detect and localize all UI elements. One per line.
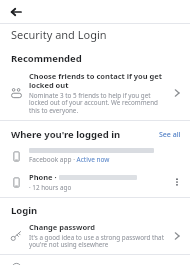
staticText: Choose friends to contact if you get loc… — [29, 71, 168, 90]
button[interactable]: Change password — [0, 219, 190, 254]
staticText: Login — [11, 204, 38, 217]
button[interactable]: More options — [170, 175, 184, 189]
staticText: Change password — [29, 222, 96, 232]
staticText: Where you're logged in — [11, 128, 121, 141]
button[interactable]: Facebook app · Active now — [0, 144, 190, 168]
staticText: Facebook app · Active now — [29, 155, 110, 164]
staticText: See all — [159, 130, 181, 140]
button[interactable]: Choose friends to contact if you get loc… — [0, 68, 190, 120]
button[interactable]: See all — [159, 130, 181, 140]
button[interactable]: Back — [6, 2, 26, 22]
staticText: Security and Login — [11, 27, 107, 42]
staticText: Phone · — [29, 172, 57, 182]
staticText: Nominate 3 to 5 friends to help if you g… — [29, 91, 168, 115]
button[interactable]: Phone · — [0, 168, 190, 197]
staticText: It's a good idea to use a strong passwor… — [29, 233, 168, 249]
staticText: Recommended — [11, 52, 82, 65]
staticText: · 12 hours ago — [29, 183, 72, 192]
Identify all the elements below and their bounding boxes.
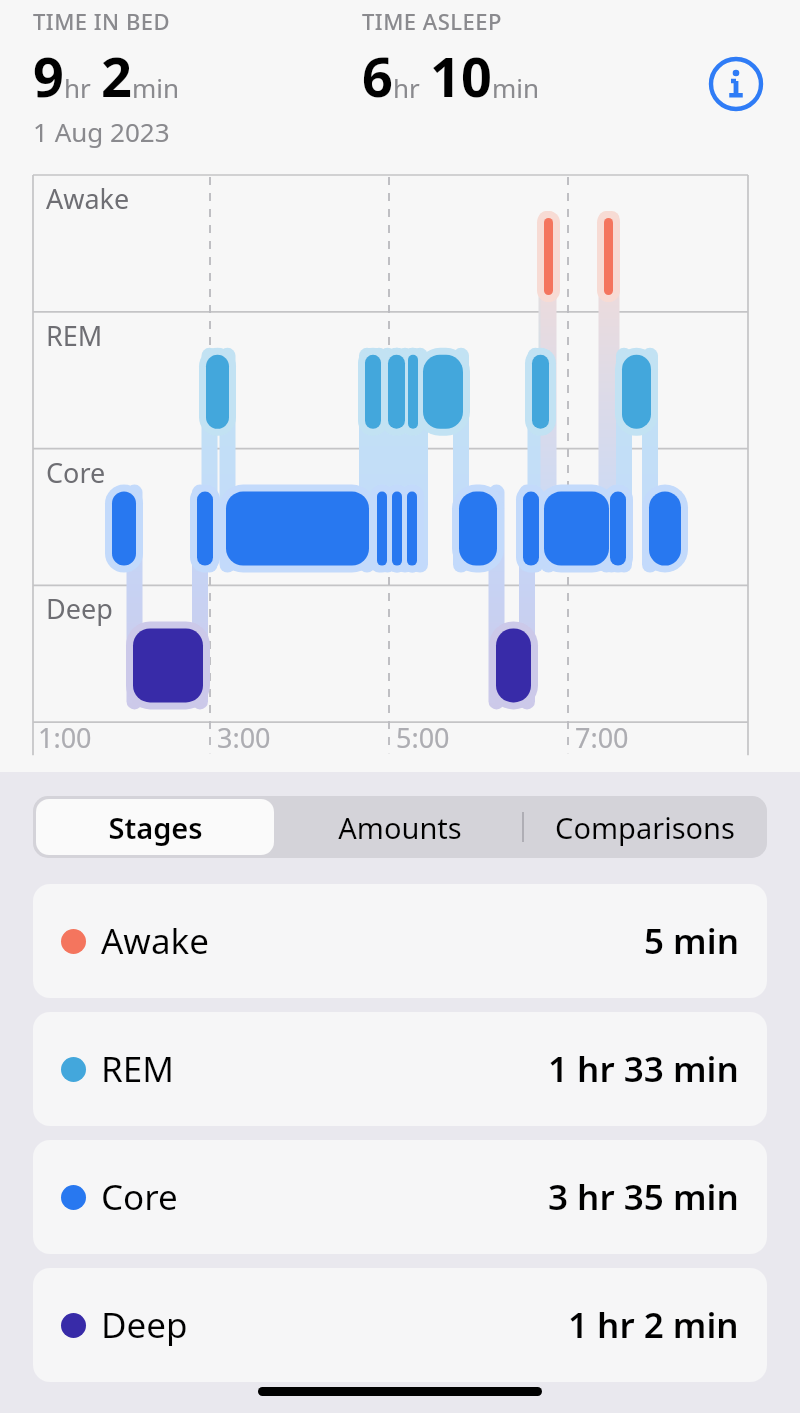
- button[interactable]: Comparisons: [522, 796, 767, 858]
- staticText: Awake: [46, 180, 130, 217]
- button[interactable]: REM: [33, 1012, 767, 1126]
- staticText: 10: [430, 39, 492, 113]
- staticText: min: [492, 70, 540, 105]
- staticText: hr: [64, 70, 91, 105]
- staticText: 9: [33, 39, 64, 113]
- staticText: REM: [46, 317, 103, 354]
- staticText: 7:00: [575, 719, 629, 756]
- staticText: Comparisons: [555, 808, 735, 847]
- staticText: 1 hr 2 min: [568, 1301, 739, 1349]
- button[interactable]: About sleep stages: [704, 52, 768, 116]
- staticText: min: [132, 70, 180, 105]
- staticText: Amounts: [338, 808, 462, 847]
- staticText: 1 hr 33 min: [548, 1045, 739, 1093]
- button[interactable]: Core: [33, 1140, 767, 1254]
- staticText: Deep: [46, 590, 113, 627]
- staticText: 1:00: [38, 719, 92, 756]
- staticText: 6: [362, 39, 393, 113]
- staticText: Core: [101, 1173, 178, 1221]
- staticText: 5 min: [644, 917, 739, 965]
- staticText: 5:00: [396, 719, 450, 756]
- staticText: Core: [46, 454, 106, 491]
- button[interactable]: Awake: [33, 884, 767, 998]
- staticText: REM: [101, 1045, 174, 1093]
- staticText: Awake: [101, 917, 209, 965]
- staticText: 3 hr 35 min: [548, 1173, 739, 1221]
- staticText: hr: [393, 70, 420, 105]
- button[interactable]: Stages: [36, 799, 274, 855]
- staticText: TIME ASLEEP: [362, 6, 503, 36]
- staticText: Deep: [101, 1301, 188, 1349]
- staticText: TIME IN BED: [33, 6, 171, 36]
- button[interactable]: Amounts: [277, 796, 522, 858]
- button[interactable]: Deep: [33, 1268, 767, 1382]
- staticText: 2: [101, 39, 132, 113]
- staticText: 1 Aug 2023: [33, 114, 170, 149]
- staticText: 3:00: [217, 719, 271, 756]
- staticText: Stages: [108, 808, 203, 847]
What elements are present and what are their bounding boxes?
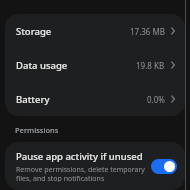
button[interactable]: Pause app activity if unused [5,142,185,190]
staticText: 19.8 KB [136,60,165,71]
staticText: 0.0% [147,94,165,105]
staticText: Permissions [15,125,59,135]
button[interactable]: Storage [5,14,185,48]
button[interactable]: Data usage [5,48,185,82]
staticText: Remove permissions, delete temporary fil… [16,165,145,182]
staticText: Battery [16,93,50,106]
staticText: Data usage [16,59,68,72]
staticText: Storage [16,25,52,38]
button[interactable]: Battery [5,82,185,116]
button[interactable]: Pause app activity if unused toggle [151,159,177,174]
staticText: Pause app activity if unused [16,150,143,163]
staticText: 17.36 MB [130,26,165,37]
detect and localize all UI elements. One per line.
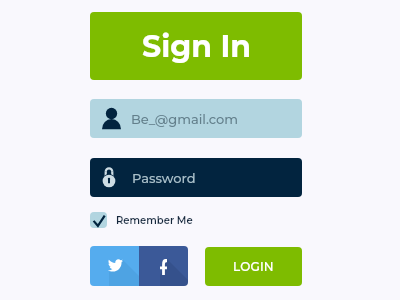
button[interactable]: Remember Me	[90, 212, 193, 228]
button[interactable]: Sign In	[90, 12, 302, 80]
button[interactable]: Password	[90, 158, 302, 197]
button[interactable]: LOGIN	[205, 247, 302, 286]
staticText: Password	[132, 170, 196, 186]
staticText: LOGIN	[233, 259, 274, 274]
staticText: Remember Me	[116, 214, 193, 226]
button[interactable]: Sign in with Facebook	[139, 246, 188, 286]
staticText: Be_@gmail.com	[131, 111, 239, 127]
staticText: Sign In	[142, 28, 251, 65]
button[interactable]: Be_@gmail.com	[90, 99, 302, 138]
button[interactable]: Sign in with Twitter	[90, 246, 139, 286]
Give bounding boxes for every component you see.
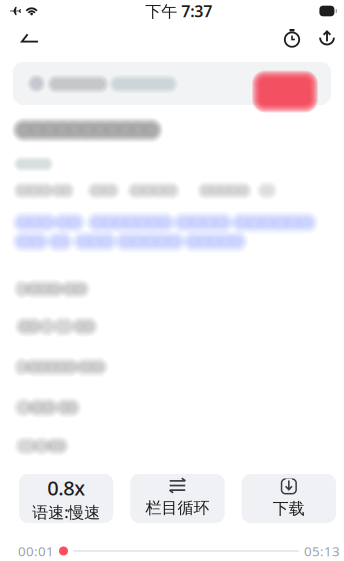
staticText: 00:01 (18, 542, 54, 560)
button[interactable]: Timer (276, 23, 308, 53)
staticText: 下午 7:37 (145, 0, 212, 22)
button[interactable] (13, 62, 331, 105)
staticText: 05:13 (304, 542, 340, 560)
button[interactable]: Share (311, 23, 343, 53)
staticText: 下载 (273, 499, 305, 518)
staticText: 语速:慢速 (32, 501, 100, 523)
staticText: 0.8x (47, 474, 85, 501)
staticText: 栏目循环 (146, 498, 210, 518)
button[interactable]: 下载 (242, 474, 336, 523)
button[interactable]: Back (9, 23, 51, 53)
button[interactable]: 0.8x (19, 474, 113, 523)
button[interactable]: 栏目循环 (130, 474, 225, 523)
**********
Your answer must be a copy of every line in the data above that holds the string "elements".

detect and localize all UI elements. One per line.
Identify all the elements below and their bounding boxes.
What elements are present and what are their bounding boxes?
detect and localize all UI elements. One per line.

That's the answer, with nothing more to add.